Medical Physics Seminar – Monday, October 19, 2015

The Role of Physics in CT Protocol Optimization over the Range of CT Scanner Types: Recommendations and Misconceptions.

View Flyer


Frank N. Ranallo, PhD, DABR, Associate Professor CHS
Depts of Medical Physics & Radiology, UW-School of Medicine & Public Health, Madison, WI - USA

The understanding of how scan and reconstructions parameters affect image quality, patient dose, and total scan time is essential to the proper optimization of CT scanner protocols. This understanding is greatly complicated by the differences in user interfaces and in the effects of varying scan and reconstruction parameter with scanners from different manufacturers and even with different scanners from the same manufacturer. Certain scan parameters affect patient dose and image quality (kV, mA, rotation time, effective mAs, pitch, noise index (NI), standard deviation (SD), target effective (TE) mAs), while a subset of these affect the total scan time – which is important for breath hold and contrast considerations. There is a logical method of approaching the modifications of these parameters to achieve the necessary diagnostic image quality at the lowest dose, within total scan time limitations. This method must take into account the model and manufacture of CT scanner, but unfortunately has often not been followed in the development of published CT protocols.

Some examples of common confusions and misconceptions involving protocol optimization:

The automatic exposure control (AEC) systems from various manufacturers have dramatically different interfaces and perform their functions very differently. Even with the use of AEC, optimal CT scans are not usually obtained with a single protocol for all size patients. In AEC mode the dose can be reduced by raising the NI or lowering the TE mAs. However raising the kV can either raise or lower the dose depending on the AEC system used. Imaging infants to large adults can utilize a range of kV from 80 to 140 kV, with large patients requiring a higher NI and higher TE mAs when using AEC.

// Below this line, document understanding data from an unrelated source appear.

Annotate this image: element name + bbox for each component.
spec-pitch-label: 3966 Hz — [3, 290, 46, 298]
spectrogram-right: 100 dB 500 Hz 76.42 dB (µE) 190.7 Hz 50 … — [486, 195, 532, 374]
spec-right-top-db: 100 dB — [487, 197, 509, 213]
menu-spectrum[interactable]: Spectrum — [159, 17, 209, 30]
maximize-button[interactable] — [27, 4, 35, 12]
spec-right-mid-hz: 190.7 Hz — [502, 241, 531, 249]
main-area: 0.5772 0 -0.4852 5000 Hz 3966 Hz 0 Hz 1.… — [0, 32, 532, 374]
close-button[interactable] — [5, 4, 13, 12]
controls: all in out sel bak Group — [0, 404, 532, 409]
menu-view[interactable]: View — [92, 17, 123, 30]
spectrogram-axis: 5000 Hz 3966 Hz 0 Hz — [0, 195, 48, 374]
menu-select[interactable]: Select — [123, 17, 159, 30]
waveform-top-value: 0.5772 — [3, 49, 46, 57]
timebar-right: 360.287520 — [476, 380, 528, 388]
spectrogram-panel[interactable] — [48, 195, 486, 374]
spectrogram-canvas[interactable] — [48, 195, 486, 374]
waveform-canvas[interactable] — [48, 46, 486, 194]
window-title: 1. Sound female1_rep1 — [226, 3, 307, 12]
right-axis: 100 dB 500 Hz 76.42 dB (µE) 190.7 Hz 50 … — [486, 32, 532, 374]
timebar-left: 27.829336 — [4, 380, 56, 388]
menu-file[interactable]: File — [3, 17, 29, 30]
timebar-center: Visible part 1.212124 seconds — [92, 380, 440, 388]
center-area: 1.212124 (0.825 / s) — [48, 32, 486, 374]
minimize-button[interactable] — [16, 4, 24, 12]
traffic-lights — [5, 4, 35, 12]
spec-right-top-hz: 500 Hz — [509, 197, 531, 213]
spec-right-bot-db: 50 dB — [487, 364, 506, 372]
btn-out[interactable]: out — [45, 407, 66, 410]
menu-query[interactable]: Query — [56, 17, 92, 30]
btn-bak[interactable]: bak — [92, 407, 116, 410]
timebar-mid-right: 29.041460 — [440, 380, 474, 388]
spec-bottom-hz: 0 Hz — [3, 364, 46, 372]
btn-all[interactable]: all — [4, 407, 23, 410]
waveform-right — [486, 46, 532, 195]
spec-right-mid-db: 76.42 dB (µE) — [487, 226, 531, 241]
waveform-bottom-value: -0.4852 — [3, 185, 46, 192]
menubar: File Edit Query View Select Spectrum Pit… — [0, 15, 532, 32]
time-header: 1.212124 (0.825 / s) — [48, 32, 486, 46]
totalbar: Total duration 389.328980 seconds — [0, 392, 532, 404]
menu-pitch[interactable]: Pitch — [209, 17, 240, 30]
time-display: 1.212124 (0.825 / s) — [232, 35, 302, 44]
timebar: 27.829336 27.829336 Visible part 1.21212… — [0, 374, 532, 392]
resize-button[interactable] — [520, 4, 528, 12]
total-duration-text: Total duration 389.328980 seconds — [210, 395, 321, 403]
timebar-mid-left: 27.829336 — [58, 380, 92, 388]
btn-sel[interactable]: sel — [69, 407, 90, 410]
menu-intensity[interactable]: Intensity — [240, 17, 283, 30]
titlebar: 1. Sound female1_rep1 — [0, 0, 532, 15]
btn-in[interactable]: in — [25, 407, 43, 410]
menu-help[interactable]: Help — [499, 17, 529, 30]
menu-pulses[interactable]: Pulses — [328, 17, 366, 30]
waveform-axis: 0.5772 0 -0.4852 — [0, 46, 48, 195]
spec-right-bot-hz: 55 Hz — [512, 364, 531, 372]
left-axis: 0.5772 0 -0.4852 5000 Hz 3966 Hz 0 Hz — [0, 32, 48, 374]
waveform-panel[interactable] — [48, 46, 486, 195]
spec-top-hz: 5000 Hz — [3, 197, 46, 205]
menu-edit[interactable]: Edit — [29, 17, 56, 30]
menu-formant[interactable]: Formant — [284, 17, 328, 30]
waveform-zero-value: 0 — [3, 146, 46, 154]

The effects of pitch and the ways to adjust pitch to optimize image quality and patient dose have appeared to be particularly confusing. Raising the pitch above a value of 1.0 is usually not an optimal way to lower dose due to detrimental effects on image artifacts and slice thickness. Instead, the use of a pitch less than 1.0, with shorter rotation times and lower mA is preferred. Pitch values less than 1.0 do not unnecessarily over-irradiate the patient since the added radiation is effectively utilized in the image reconstruction in reducing image noise. Raising the pitch above 1.0 should only be a final step used to reduce the total scan time when it is clinically too long.

Learning Objectives:
1. Understand the differences in scan and reconstructions parameters between different scanners and the ways in which these parameters affect image quality, patient dose, and total scan time.
2. Understand how AEC is used for different CT scanners included its different effects with varying patient size.
3. Understand some of the misconceptions involving CT parameters including the role of AEC and pitch in image quality, patient dose, and total scan time.
4. Understand the basic principles of CT protocol optimization and how they are affected by scanner type and patient size.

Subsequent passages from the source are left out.